KOHT (98.3 FM) is an urban-leaning rhythmic contemporary station serving Tucson, Arizona, and is licensed to Marana, (a northwestern suburb of Tucson). It has been owned by  since July 30, 2001 and broadcasts with an ERP of 6 kW. The station's playlist is primarily Rhythmic Top 40, hip hop and R&B.  Its studios are located north of downtown Tucson along Oracle Road, while the transmitter site is near the Tortolita Mountains in unincorporated Pima County.

History
KOHT has been a Rhythmic Top 40 station since the '80s. It was first sold to Art Laboe in the '90s and functioned in a rhythmic/urban format along with an occasional mix of Mexican hits. Laboe owned KOHT until 2001 when Clear Channel Communications purchased the station. It maintains an exclusive rhythmic/urban format today although no longer includes Mexican hits as it previously did.

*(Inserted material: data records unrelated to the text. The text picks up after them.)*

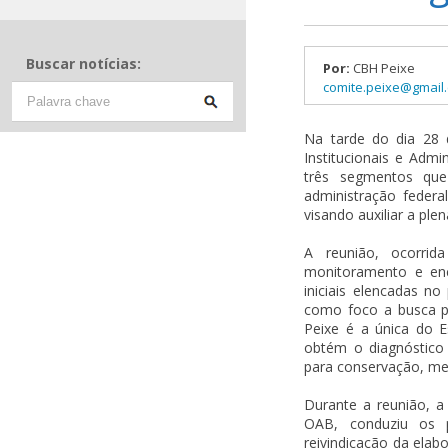
Buscar notícias:
Por:
CBH Peixe
comite.peixe@gmail
Na tarde do dia 28 
Institucionais e Adm
três segmentos que
administração federal
visando auxiliar a pl
A reunião, ocorrid
monitoramento e enc
iniciais elencadas n
como foco a busca p
Peixe é a única do 
obtém o diagnóstico 
para conservação, mel
Durante a reunião, a
OAB, conduziu os pa
reivindicação da ela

Longtime Program Director and Air Talent R Dub! announced he was leaving the station in February 2007 to move to Recife, Brazil.  However, in early March 2007, he was offered the Program Director position at KHHT Hot 92 in Los Angeles and opted for California instead. He continues his Slow Jams show, albeit now based in Los Angeles.

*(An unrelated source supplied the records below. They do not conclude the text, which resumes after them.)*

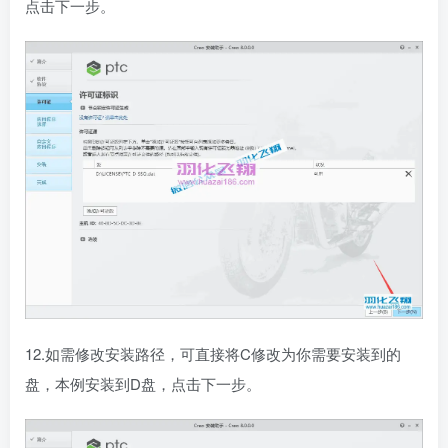
点击下一步。
12.如需修改安装路径，可直接将C修改为你需要安装到的
盘，本例安装到D盘，点击下一步。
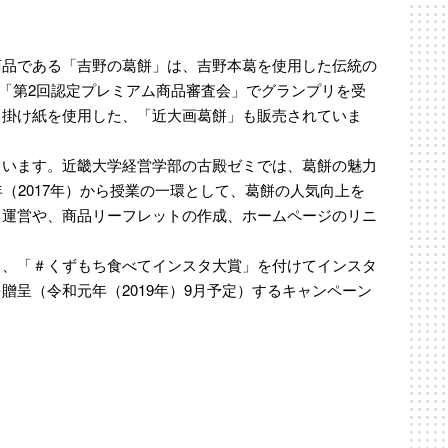
商品である「吉野の葛餅」は、吉野本葛を使用した伝統の
催「第2回認定プレミアム商品審査会」でグランプリを受
る掛け紙を使用した、「近大画葛餅」も販売されていま
ています。近畿大学経営学部の古殿ゼミでは、葛餅の魅力
（2017年）から授業の一環として、葛餅の人気向上を
・運営や、商品リーフレットの作成、ホームページのリニ
し、「＃くずもち食べてインスタ大賞」を付けてインスタ
呈（令和元年（2019年）9月予定）するキャンペーン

Fred Rico joined KOHT in March 2007 as Program Director, coming from Honolulu, Hawaii. Melissa Santa Cruz joined KOHT, holding the midday slot as of November 2007. She had previously hosted middays at 93.7 KRQ, and had once hosted at KOHT in the mid-1990s. Pablo Sato joined KOHT in January 2008 as the new morning and afternoon host.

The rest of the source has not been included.